Endless redirect on HTTPS site #27

Open ptgolden opened 9 years ago

ptgolden commented 9 years ago

First of all, thank you for making your proxy public. It's been a great help in a browser-based application I'm working on that needs to consume linked data. I'm going to talk to my colleagues to see if we can do anything to help with #25.

I noticed a problem today where requesting a certain resource would result an an endless redirect to the same Location as the original request. Here's a test on test-cors.org. This endless redirect does not occur when requesting from the non-HTTPS proxy.

Rob--W commented 9 years ago

This issue is caused by an incorrectly configured server (orcid.org). When orcid.org is accessed over https, it redirects to http. This is bad security practice, but it is quite common. What's worse is that when it receives a X-Forwarded-Proto: https request header, it also redirects to http. This means that the site tries really hard to prevent it from being used over https (directly and proxied).

curl https://orcid.org/0000-0002-3617-9378 -I
curl http://orcid.org/0000-0002-3617-9378 -H 'X-Forwarded-Proto: https' -I

Response:

HTTP/1.1 301 Moved Permanently
Server: nginx/1.1.19
Content-Type: text/html
Date: Wed, 03 Jun 2015 22:14:53 GMT
Location: http://orcid.org/0000-0002-3617-9378
Connection: keep-alive
Set-Cookie: X-Mapping-....redacted...; path=/
Content-Length: 185

There are several solutions:

  1. Contact the administrator of orcid.org and ask them to fix their server configuration.
  2. Access CORS Anywhere over http (not https). (caveat: Since CORS anywhere does not strip most headers, if any site uses CORS Anywhere with https AND the proxied site replies with a Strict-Transport-Security header, then browsers will automatically request https instead of http, and this suggestion wouldn't work).
  3. Self-host CORS Anywhere, disable the xfwd option (see server.js) and add X-Forwarded-Proto to the removeHeaders list.
  4. Modify CORS Anywhere to detect such redirect loops and automatically strip the xfwd headers.

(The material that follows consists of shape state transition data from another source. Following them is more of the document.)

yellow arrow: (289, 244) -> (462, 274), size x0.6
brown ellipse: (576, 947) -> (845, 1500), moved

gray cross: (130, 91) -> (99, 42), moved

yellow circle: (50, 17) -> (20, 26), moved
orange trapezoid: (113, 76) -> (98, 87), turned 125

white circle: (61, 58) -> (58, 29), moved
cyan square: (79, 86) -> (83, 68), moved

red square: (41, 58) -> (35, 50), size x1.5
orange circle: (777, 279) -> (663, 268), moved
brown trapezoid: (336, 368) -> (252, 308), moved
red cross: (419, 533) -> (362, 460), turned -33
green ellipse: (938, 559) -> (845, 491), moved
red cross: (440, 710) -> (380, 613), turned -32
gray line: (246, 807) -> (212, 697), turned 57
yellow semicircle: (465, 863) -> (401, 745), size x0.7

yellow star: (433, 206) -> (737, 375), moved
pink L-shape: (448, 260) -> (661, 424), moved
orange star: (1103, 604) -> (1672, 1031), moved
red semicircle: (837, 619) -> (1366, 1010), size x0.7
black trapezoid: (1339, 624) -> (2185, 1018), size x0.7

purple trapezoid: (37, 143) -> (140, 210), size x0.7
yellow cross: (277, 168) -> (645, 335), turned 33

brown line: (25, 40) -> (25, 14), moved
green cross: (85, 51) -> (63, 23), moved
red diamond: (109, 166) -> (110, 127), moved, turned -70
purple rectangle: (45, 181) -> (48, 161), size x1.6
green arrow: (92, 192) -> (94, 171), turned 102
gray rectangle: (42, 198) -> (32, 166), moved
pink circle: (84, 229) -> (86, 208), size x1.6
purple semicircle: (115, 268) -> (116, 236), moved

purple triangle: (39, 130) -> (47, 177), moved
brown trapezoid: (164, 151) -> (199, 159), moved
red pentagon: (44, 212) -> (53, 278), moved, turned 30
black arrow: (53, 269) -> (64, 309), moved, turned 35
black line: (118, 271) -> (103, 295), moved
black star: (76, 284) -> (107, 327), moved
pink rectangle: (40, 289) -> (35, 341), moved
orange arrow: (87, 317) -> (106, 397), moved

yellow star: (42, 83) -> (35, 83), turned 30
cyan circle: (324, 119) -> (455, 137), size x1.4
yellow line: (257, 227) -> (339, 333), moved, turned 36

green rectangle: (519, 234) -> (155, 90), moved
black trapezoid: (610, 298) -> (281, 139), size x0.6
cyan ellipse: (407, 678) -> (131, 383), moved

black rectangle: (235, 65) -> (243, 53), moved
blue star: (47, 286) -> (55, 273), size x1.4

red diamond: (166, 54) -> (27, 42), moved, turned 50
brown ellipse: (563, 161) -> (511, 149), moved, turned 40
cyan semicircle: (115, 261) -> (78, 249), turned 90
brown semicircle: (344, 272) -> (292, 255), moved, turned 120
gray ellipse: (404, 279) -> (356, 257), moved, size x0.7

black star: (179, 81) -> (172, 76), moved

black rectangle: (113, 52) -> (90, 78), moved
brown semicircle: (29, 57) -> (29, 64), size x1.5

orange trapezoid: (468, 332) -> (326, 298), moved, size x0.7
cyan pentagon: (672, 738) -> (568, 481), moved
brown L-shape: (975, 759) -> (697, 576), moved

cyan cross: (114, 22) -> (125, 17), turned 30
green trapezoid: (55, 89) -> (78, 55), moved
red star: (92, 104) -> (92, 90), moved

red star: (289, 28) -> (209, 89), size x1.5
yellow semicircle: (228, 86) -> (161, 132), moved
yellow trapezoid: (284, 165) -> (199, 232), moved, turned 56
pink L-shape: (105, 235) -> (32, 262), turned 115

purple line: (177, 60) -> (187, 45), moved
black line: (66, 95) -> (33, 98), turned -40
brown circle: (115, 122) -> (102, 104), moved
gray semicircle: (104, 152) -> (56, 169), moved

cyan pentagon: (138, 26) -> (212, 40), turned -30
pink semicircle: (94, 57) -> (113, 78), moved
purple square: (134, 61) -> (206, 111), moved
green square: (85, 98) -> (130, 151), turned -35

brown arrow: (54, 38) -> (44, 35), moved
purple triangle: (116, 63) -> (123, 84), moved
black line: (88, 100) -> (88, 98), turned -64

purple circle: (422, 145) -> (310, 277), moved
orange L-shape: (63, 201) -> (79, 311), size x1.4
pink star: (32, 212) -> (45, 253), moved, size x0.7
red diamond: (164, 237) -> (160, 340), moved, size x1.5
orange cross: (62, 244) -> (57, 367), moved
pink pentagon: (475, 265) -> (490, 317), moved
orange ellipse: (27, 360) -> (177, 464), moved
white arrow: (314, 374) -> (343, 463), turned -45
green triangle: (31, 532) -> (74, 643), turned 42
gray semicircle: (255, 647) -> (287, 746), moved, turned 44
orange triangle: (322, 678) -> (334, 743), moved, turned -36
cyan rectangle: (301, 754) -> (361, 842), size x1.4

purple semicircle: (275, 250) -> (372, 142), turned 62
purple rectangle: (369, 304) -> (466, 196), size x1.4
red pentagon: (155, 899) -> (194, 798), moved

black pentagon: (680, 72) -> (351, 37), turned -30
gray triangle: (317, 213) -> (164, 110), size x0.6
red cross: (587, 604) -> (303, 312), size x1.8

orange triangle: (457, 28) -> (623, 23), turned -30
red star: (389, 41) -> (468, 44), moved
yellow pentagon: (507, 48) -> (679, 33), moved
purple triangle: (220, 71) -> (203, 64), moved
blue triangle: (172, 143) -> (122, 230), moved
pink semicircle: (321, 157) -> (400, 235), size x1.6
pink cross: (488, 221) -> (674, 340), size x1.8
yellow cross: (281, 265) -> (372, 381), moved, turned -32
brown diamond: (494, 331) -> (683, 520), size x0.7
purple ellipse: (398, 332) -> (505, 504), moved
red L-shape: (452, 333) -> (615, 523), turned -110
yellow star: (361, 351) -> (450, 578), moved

2 is the easiest / practical option for you at the moment (but take note of the caveat), but 3 is recommended if you want to maintain a server.

ptgolden commented 9 years ago

Great, thank you. I ended up hosting my own server.

I had to hack around a bit to get the server to work in a subdirectory. Would support for that be something you would be interested in adding? If so, I can make a pull request.

Rob--W commented 9 years ago

What do you mean by "getting the server to work in a subdirectory?"

ptgolden commented 9 years ago

Sorry, I meant setting it up to serve from a URL that included a pathname, e.g. https://example.com/cors-anywhere/

The base proxy URL is always set to only include the host name (https://github.com/Rob--W/cors-anywhere/blob/master/lib/cors-anywhere.js#L275), so redirects would always go back to the hostname without the trailing path.

ptgolden commented 9 years ago

To be clear, it was only a problem when a requested resource would redirect.

Rob--W commented 9 years ago

Sorry, I meant setting it up to serve from a URL that included a pathname, e.g. https://example.com/cors-anywhere/

The base proxy URL is always set to only include the host name (https://github.com/Rob--W/cors-anywhere/blob/master/lib/cors-anywhere.js#L275), so redirects would always go back to the hostname without the trailing path.

I'd accept such a pull request. Currently, the first character ("/") is stripped before the rest of the program continues, but you can also add a new config option, and change https://github.com/Rob--W/cors-anywhere/blob/7a138b36ccd45d47da16c07672fde317276398aa/lib/cors-anywhere.js#L237 to something that takes a regex, function or something else in config to modify req.url before passing it to parseURL.

To be clear, it was only a problem when a requested resource would redirect.

The issue that you've reported is more specific: the requested resource behaved incorrectly, and always returned a redirect under certain circumstances (https://github.com/Rob--W/cors-anywhere/issues/27#issuecomment-108632963).

ptgolden commented 9 years ago

The issue that you've reported is more specific: the requested resource behaved incorrectly, and always returned a redirect under certain circumstances (#27 (comment)).

Yes, you're right. I was referring to the issue of ignoring the pathname of the proxy server, which only happened on redirects.

I'd accept such a pull request. Currently, the first character ("/") is stripped before the rest of the program continues, but you can also add a new config option, and change https://github.com/Rob--W/cors-anywhere/blob/7a138b36ccd45d47da16c07672fde317276398aa/lib/cors-anywhere.js#L237 to something that takes a regex, function or something else in config to modify req.url before passing it to parseURL.

Great, I'll submit something later today.